- Born: Anne Lloyd 1 January 1948 (age 78) Glasgow, Scotland
- Occupations: Game Show hostess Actress
- Years active: 1969–1994
- Height: 5 ft 4 in (1.63 m)
- Spouse: Eddie Trevett ​ ​(m. 1986)​

= Anne Aston =

Scottish actress and television presenter (born 1948)

Anne Aston (born Anne Lloyd, 1 January 1948) is an actress and television presenter best known as the hostess of The Golden Shot in the late 1960s and early 1970s.

==Early career and The Golden Shot==
Born Anne Lloyd on New Year's Day 1948 in Glasgow, she grew up from the age of three weeks old in West Bromwich in Sandwell and attended West Bromwich Technical High School. She was a supporter and season ticket holder at local football club, West Bromwich Albion.

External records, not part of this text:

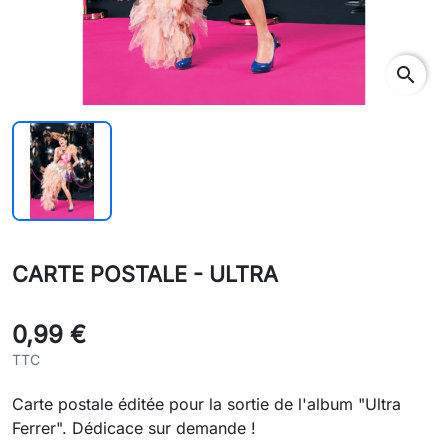
search
CARTE POSTALE - ULTRA
0,99 €
TTC
Carte postale éditée pour la sortie de l'album "Ultra
Ferrer". Dédicace sur demande !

After leaving school she worked for the travel agency run by her father, Lewis Lloyd, before auditioning successfully for The Golden Shot where she made her debut, aged 21, on 12 January 1969. Aston said, "100 girls were interviewed and the number was reduced to seven for the final audition and then I was chosen". The Golden Shot was her first show, which was broadcast live in black and white on Sunday afternoons at 5pm. Her surname was changed, as directed by the actors' union Equity, from Lloyd to Aston to avoid confusion with an actress who had the same name at the time. It was chosen in reference to Aston, Birmingham, the location of the studios where the Golden Shot was produced. On the show she gave the appearance of struggling to cope with the simple arithmetic needed to calculate the contestants' scores – this was later perceived as stereotyping but, in fact, she admitted she found that part of the job difficult. At its peak the show was being watched by 16 million viewers and Aston was receiving over 100 fan mail letters every week. She made many personal appearances and became a comic-book character nicknamed "The Hostess with the Mostess". In October, 1974 she made a recording called "I Can’t Stop Myself From Loving You Babe" on PYE Records (7N 45403-A), produced by Martin Rushent, however this failed to chart.

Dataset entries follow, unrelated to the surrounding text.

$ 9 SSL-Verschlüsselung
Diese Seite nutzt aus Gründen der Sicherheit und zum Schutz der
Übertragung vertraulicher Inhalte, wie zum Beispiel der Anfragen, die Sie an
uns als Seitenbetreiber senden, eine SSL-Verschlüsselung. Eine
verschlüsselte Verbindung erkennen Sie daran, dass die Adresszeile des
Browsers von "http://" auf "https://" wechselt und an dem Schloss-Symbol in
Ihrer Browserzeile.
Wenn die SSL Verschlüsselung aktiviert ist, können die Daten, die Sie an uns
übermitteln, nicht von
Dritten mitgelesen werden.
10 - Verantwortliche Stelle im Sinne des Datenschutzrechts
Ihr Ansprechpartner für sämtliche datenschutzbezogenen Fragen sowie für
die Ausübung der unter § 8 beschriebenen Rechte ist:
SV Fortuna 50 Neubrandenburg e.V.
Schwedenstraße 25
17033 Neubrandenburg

==Acting and later Television work==
Her acting roles have included Up the Chastity Belt (1971) a British film in which she played the part of Princess Lobelia and the TV series Jason King (1971). In 1973, she had her theatrical debut in There's a Girl in My Soup. She has also starred in many productions including Carry on Laughing, where in 1976 she replaced Barbara Windsor and in 1979 appearing in the production of Peter Pan at the Birmingham Hippodrome. Other appearances have been with Ivor Emmanuel in Aladdin at the Grand Theatre, Swansea in 1978 as well as with Frankie Howerd in Cinderella at Theatre Royal, Hanley, Stoke-on-Trent. She hosted several television programmes after leaving the Golden Shot which have included Going a Bundle (she presented 11 episodes between 1975 and 1976) and All Kinds of Everything in 1982. Aston worked up until 1994, travelling extensively but made the decision to retire from work due to all the travelling involved.

==Business ventures==
In 1974, Aston launched her own fashion line called Golden Made. During the 1980s, Aston ran a property business in Hampshire although she has now retired.

==Personal life==
Aston was briefly engaged to film producer Chris Raphael in 1972, although she met her future husband and manager Eddie Trevett whom she started dating in January 1974, whilst in pantomime alongside Tony Blackburn. She married Trevett 12 years later in 1986 and has one stepson, Chris. She currently resides in Ringwood on the edge of the New Forest in Hampshire, where she has lived for over 30 years.